P. Y. Svetlov is absolutely right in that he puts in the foreground the inner disposition of Vl. Solovyov, which, for all its scholarship, is reduced to the simplest and most naïve dream of every believer. Namely: Vl. Solovyov desires at all costs that the entire external life of man, that is, all his social and state life, and all his spiritual hopes placed in the Church, should be united in one and indestructible whole, where the external and internal life of man will be determined by the living, rational and peaceful unification of two independent organizations, the state and the church. This is what he called a theocracy, the doctrine of which can be reproached with romanticism, utopianism, and fairy-tale fiction, but which can in no way be reproached either for reducing it only to a juridical organization, or for ignoring the general Christian commandment of love. P. Y. Svetlov writes: "The theocratic idea a) permeates the entire Christian worldview of Vl. Solovyov and b) serves as a guiding principle for the Christian solution of almost all practical problems of complex church social life, represented by possible questions, such as ecclesiastical, socio-economic, national, Jewish, Polish, etc." [357]. And the further words of P. Y. Svetlov are very characteristic: "Here the idea of the Kingdom of God clearly appears before us as an all-binding principle in Christianity, by which the abstract theoretical in Christianity is organically linked into a single whole the abstract theoretical with the practical, dogmatics with ethics, Christian beliefs with journalism" [358].

It seems to us that the above materials do not need any special comment. They perfectly show both what Anthony is right and wrong about from his personal, pan-Orthodox and Solovyov point of view, and what Vl.
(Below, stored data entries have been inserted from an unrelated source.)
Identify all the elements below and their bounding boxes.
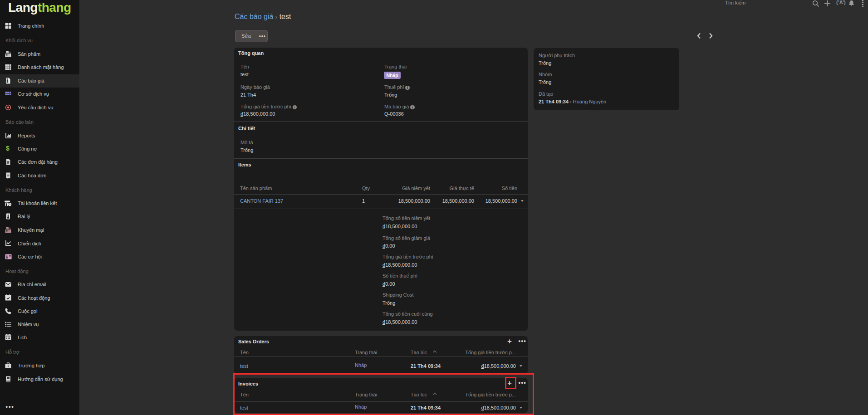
svg-text:$: $ xyxy=(7,80,9,83)
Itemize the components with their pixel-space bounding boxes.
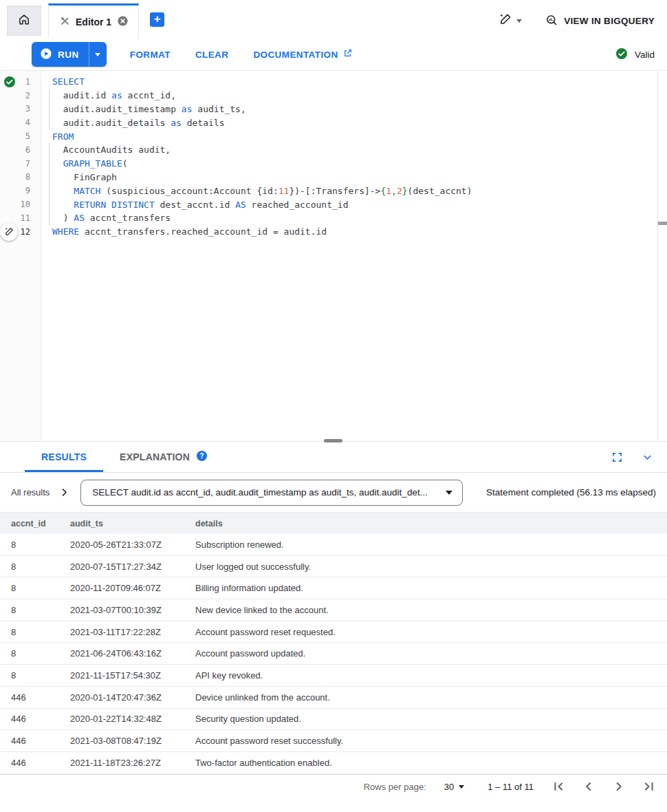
line-number: 3 [19, 104, 41, 114]
code-line[interactable]: 5FROM [0, 129, 667, 143]
line-number: 2 [19, 91, 41, 100]
next-page-icon[interactable] [611, 778, 627, 795]
code-text: audit.audit_timestamp as audit_ts, [41, 104, 246, 114]
new-tab-button[interactable]: + [150, 12, 164, 27]
tab-results[interactable]: RESULTS [25, 442, 103, 472]
code-line[interactable]: 6 AccountAudits audit, [0, 143, 667, 157]
table-row: 82020-05-26T21:33:07ZSubscription renewe… [0, 534, 667, 556]
tab-explanation[interactable]: EXPLANATION ? [103, 442, 224, 472]
tab-editor-1[interactable]: Editor 1 [48, 3, 139, 39]
code-text: audit.id as accnt_id, [41, 90, 176, 100]
home-tab[interactable] [7, 6, 41, 36]
rows-per-page-select[interactable]: 30 [444, 782, 464, 792]
table-cell: New device linked to the account. [184, 599, 667, 621]
table-cell: Account password reset successfully. [184, 730, 667, 751]
chevron-right-icon[interactable] [59, 487, 69, 498]
table-cell: 2020-11-20T09:46:07Z [59, 577, 184, 599]
table-cell: 2021-11-15T17:54:30Z [59, 665, 184, 686]
line-number: 1 [19, 77, 41, 87]
table-cell: Account password reset requested. [184, 621, 667, 643]
code-lines: 1SELECT2 audit.id as accnt_id,3 audit.au… [0, 71, 667, 239]
table-cell: 2021-03-08T08:47:19Z [59, 730, 184, 751]
results-tab-label: RESULTS [41, 451, 87, 462]
external-link-icon [343, 49, 352, 60]
code-line[interactable]: 3 audit.audit_timestamp as audit_ts, [0, 103, 667, 116]
column-header: accnt_id [0, 513, 59, 534]
code-text: WHERE accnt_transfers.reached_account_id… [41, 226, 327, 237]
table-header-row: accnt_idaudit_tsdetails [0, 512, 667, 534]
table-cell: 2021-03-07T00:10:39Z [59, 599, 184, 621]
rows-per-page-value: 30 [444, 782, 454, 792]
sql-editor[interactable]: 1SELECT2 audit.id as accnt_id,3 audit.au… [0, 71, 667, 441]
query-selector-dropdown[interactable]: SELECT audit.id as accnt_id, audit.audit… [80, 480, 463, 506]
table-row: 82021-03-07T00:10:39ZNew device linked t… [0, 599, 667, 621]
tab-label: Editor 1 [76, 17, 111, 28]
play-icon [40, 47, 52, 62]
table-cell: User logged out successfully. [184, 556, 667, 577]
table-body: 82020-05-26T21:33:07ZSubscription renewe… [0, 534, 667, 774]
code-line[interactable]: 1SELECT [0, 75, 667, 89]
table-cell: 8 [0, 621, 59, 643]
line-number: 5 [19, 131, 41, 141]
table-cell: Account password updated. [184, 643, 667, 664]
documentation-link[interactable]: DOCUMENTATION [253, 49, 351, 60]
table-cell: Subscription renewed. [184, 534, 667, 555]
line-number: 11 [19, 213, 41, 223]
line-number: 9 [19, 186, 41, 195]
table-cell: API key revoked. [184, 665, 667, 686]
table-cell: 2020-01-14T20:47:36Z [59, 687, 184, 708]
valid-check-icon [615, 47, 628, 62]
documentation-label: DOCUMENTATION [253, 50, 338, 60]
run-options-button[interactable] [89, 42, 107, 67]
magic-pen-menu-button[interactable] [499, 13, 522, 29]
format-button[interactable]: FORMAT [130, 50, 171, 60]
code-line[interactable]: 2 audit.id as accnt_id, [0, 89, 667, 103]
code-line[interactable]: 10 RETURN DISTINCT dest_accnt.id AS reac… [0, 197, 667, 211]
code-line[interactable]: 4 audit.audit_details as details [0, 116, 667, 129]
home-icon [17, 12, 31, 29]
results-resize-handle[interactable] [324, 439, 342, 442]
rows-per-page-label: Rows per page: [364, 782, 426, 792]
code-line[interactable]: 7 GRAPH_TABLE( [0, 157, 667, 171]
clear-button[interactable]: CLEAR [195, 50, 229, 60]
table-cell: Security question updated. [184, 709, 667, 730]
fullscreen-icon[interactable] [611, 451, 623, 463]
results-tab-bar: RESULTS EXPLANATION ? [0, 442, 667, 473]
code-line[interactable]: 9 MATCH (suspicious_account:Account {id:… [0, 184, 667, 197]
table-cell: 446 [0, 730, 59, 751]
query-toolbar: RUN FORMAT CLEAR DOCUMENTATION Valid [0, 39, 667, 71]
run-button[interactable]: RUN [32, 42, 107, 67]
editor-scrollbar-track [657, 71, 658, 441]
code-line[interactable]: 11 ) AS accnt_transfers [0, 211, 667, 225]
table-cell: 8 [0, 665, 59, 686]
editor-scrollbar-thumb[interactable] [658, 222, 667, 225]
first-page-icon[interactable] [550, 778, 567, 795]
table-cell: 446 [0, 752, 59, 773]
collapse-panel-icon[interactable] [642, 451, 653, 463]
table-cell: Device unlinked from the account. [184, 687, 667, 708]
line-number: 8 [19, 172, 41, 182]
help-icon[interactable]: ? [196, 450, 208, 464]
table-cell: 8 [0, 643, 59, 664]
code-text: FinGraph [41, 172, 117, 182]
run-label: RUN [58, 50, 79, 60]
code-text: AccountAudits audit, [41, 145, 171, 155]
table-cell: 2020-05-26T21:33:07Z [59, 534, 184, 555]
close-tab-icon[interactable] [117, 15, 129, 30]
chevron-down-icon [95, 53, 100, 56]
dropdown-caret-icon [446, 491, 452, 495]
view-in-bigquery-button[interactable]: VIEW IN BIGQUERY [545, 14, 655, 29]
table-row: 82021-11-15T17:54:30ZAPI key revoked. [0, 665, 667, 687]
last-page-icon[interactable] [641, 778, 657, 795]
previous-page-icon[interactable] [580, 778, 597, 795]
results-table: accnt_idaudit_tsdetails 82020-05-26T21:3… [0, 512, 667, 774]
table-row: 82020-11-20T09:46:07ZBilling information… [0, 577, 667, 599]
code-text: FROM [41, 131, 74, 142]
all-results-label: All results [11, 487, 50, 498]
table-row: 82021-06-24T06:43:16ZAccount password up… [0, 643, 667, 665]
code-line[interactable]: 8 FinGraph [0, 171, 667, 184]
magic-pen-icon[interactable] [0, 223, 19, 241]
valid-check-icon [0, 76, 19, 88]
code-line[interactable]: 12WHERE accnt_transfers.reached_account_… [0, 225, 667, 239]
line-number: 12 [19, 227, 41, 237]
Solovyov personally from his own point of view, from the general Orthodox point of view, and from the special Antoniev point of view.

5. M. M. Tareev. M. M. Tareev[359] gives the following general description of Vl. Solovyov: "With the originality of his mystical mood, his mystical contemplations, with the brightness of his artistic work, Solovyov always stands in his philosophical constructions on the firm ground of an objective view, historical perspective and indestructible logic. He created a harmonious system of religious philosophy. He didn't seem to have a weakness that would give him strength, but his strength undoubtedly hid his weaknesses. He was too dialectician. Where he did not lose sight of the shores, he had in his dialectic a victorious weapon, he was an invulnerable publicist. But when he embarked on the boundless ocean of metaphysics, his philosophy became a play of concepts, historical persons and events were formed for him into mere symbols of ideas, and he did not so much listen to reality as pronounce laws for it. His goals are excessively remote, ignoring everything conventional, seeing the absolute in everything erases the colors from the horizon. The logical formula of the highest synthesis has been brilliantly worked out by him, but there is still doubt whether it is not hanging in the air."

Thus, M. M. Tareev is a supporter of the old and, we would say, rather ugly church tradition of reducing everything to faith alone and denying any significance of reason. But this is precisely what Vl. Solovyov fought all his life. He had always thought that you couldn't believe in what you didn't know and couldn't say a word about, and you couldn't develop a system of mind that hung in the air and wasn't based on any reality. M. M. Tareev never tires of singing the praises of religious mysteries. But this is precisely what makes him find in Solovyov's philosophy only rational idle talk.

Developing his position, M. M. Tareev discusses the mysteries of faith in the following way, turning his reasoning into a kind of real hymn.

"To look at a fact religiously means to look at it with a double gaze: one to see in it what the simple positive consciousness sees, and the other to see the higher reality behind this shell.